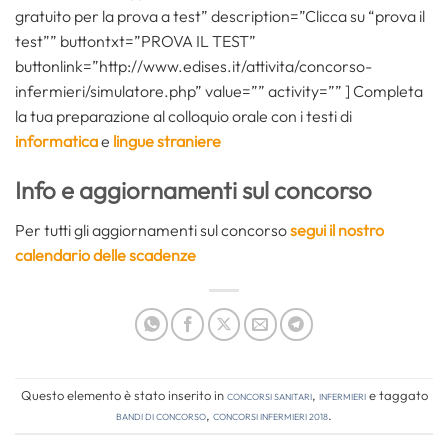
gratuito per la prova a test” description=”Clicca su “prova il
test”” buttontxt=”PROVA IL TEST”
buttonlink=”http://www.edises.it/attivita/concorso-
infermieri/simulatore.php” value=”” activity=”” ] Completa
la tua preparazione al colloquio orale con i testi di
informatica
e
lingue straniere
Info e aggiornamenti sul concorso
Per tutti gli aggiornamenti sul concorso
segui il nostro
calendario delle scadenze
Questo elemento è stato inserito in
Concorsi Sanitari
,
Infermieri
e taggato
bandi di concorso
,
concorsi infermieri 2018
.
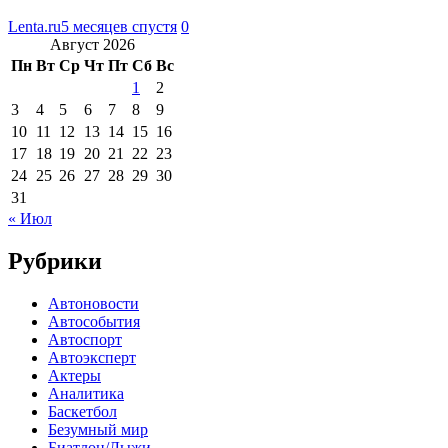
Lenta.ru
5 месяцев спустя
0
Август 2026
Пн
Вт
Ср
Чт
Пт
Сб
Вс
1
2
3
4
5
6
7
8
9
10
11
12
13
14
15
16
17
18
19
20
21
22
23
24
25
26
27
28
29
30
31
« Июл
Рубрики
Автоновости
Автособытия
Автоспорт
Автоэксперт
Актеры
Аналитика
Баскетбол
Безумный мир
Биатлон/Лыжи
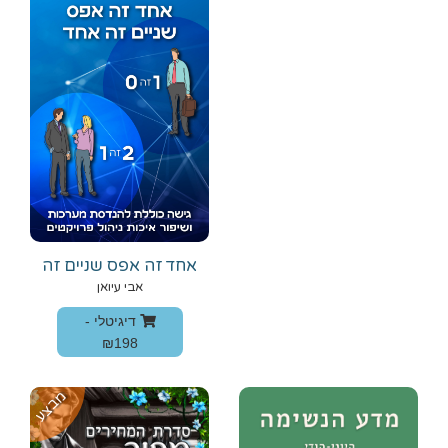
‫אחד ‬‫זה‬ ‫אפס ש‬‫נ‬‫יים ‬‫זה‬
‫אחד‬
‫אבי ‬‫עיואן‬
דיגיטלי -
₪198
מבצע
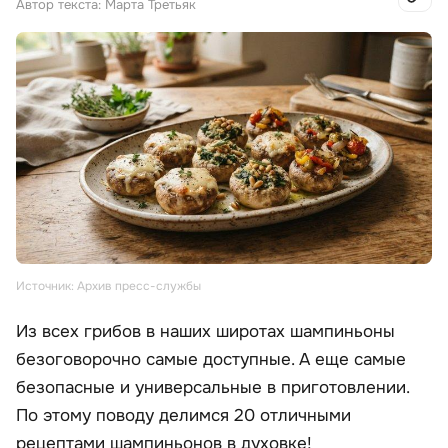
Автор текста: Марта Третьяк
Источник: Архив пресс-службы
Из всех грибов в наших широтах шампиньоны
безоговорочно самые доступные. А еще самые
безопасные и универсальные в приготовлении.
По этому поводу делимся 20 отличными
рецептами шампиньонов в духовке!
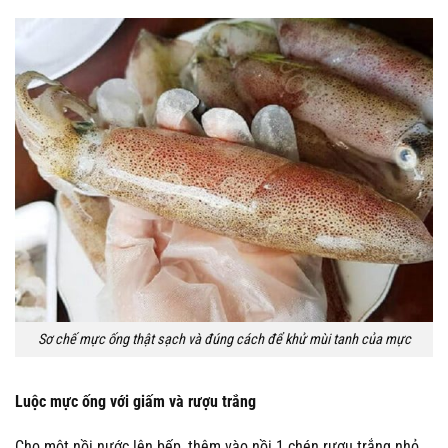
Sơ chế mực ống thật sạch và đúng cách để khử mùi tanh của mực
Luộc mực ống với giấm và rượu trắng
Cho một nồi nước lên bếp, thêm vào nồi 1 chén rượu trắng nhỏ,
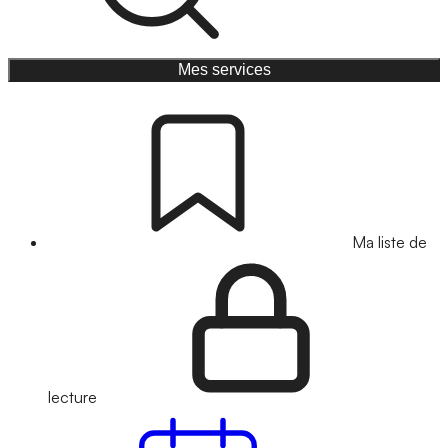
Mes services
Ma liste de
lecture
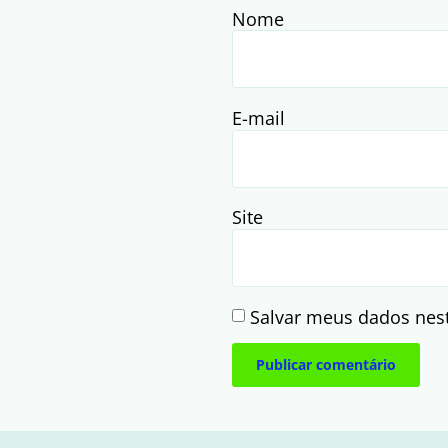
Nome
E-mail
Site
Salvar meus dados nes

+++

Work request - Please copy exactly the lines from the one containing "Автособытия" through the last line of the records above, both included, and leave out any pictures.

Task result -
Автособытия
Автоспорт
Автоэксперт
Актеры
Аналитика
Баскетбол
Безумный мир
Биатлон/Лыжи
‫אחד ‬‫זה‬ ‫אפס ש‬‫נ‬‫יים ‬‫זה‬
‫אחד‬
‫אבי ‬‫עיואן‬
דיגיטלי -
₪198
מבצע
Автор текста: Марта Третьяк
Источник: Архив пресс-службы
Из всех грибов в наших широтах шампиньоны
безоговорочно самые доступные. А еще самые
безопасные и универсальные в приготовлении.
По этому поводу делимся 20 отличными
рецептами шампиньонов в духовке!
Sơ chế mực ống thật sạch và đúng cách để khử mùi tanh của mực
Luộc mực ống với giấm và rượu trắng
Cho một nồi nước lên bếp, thêm vào nồi 1 chén rượu trắng nhỏ,
Mes services
Ma liste de
lecture
Nome
E-mail
Site
Salvar meus dados nes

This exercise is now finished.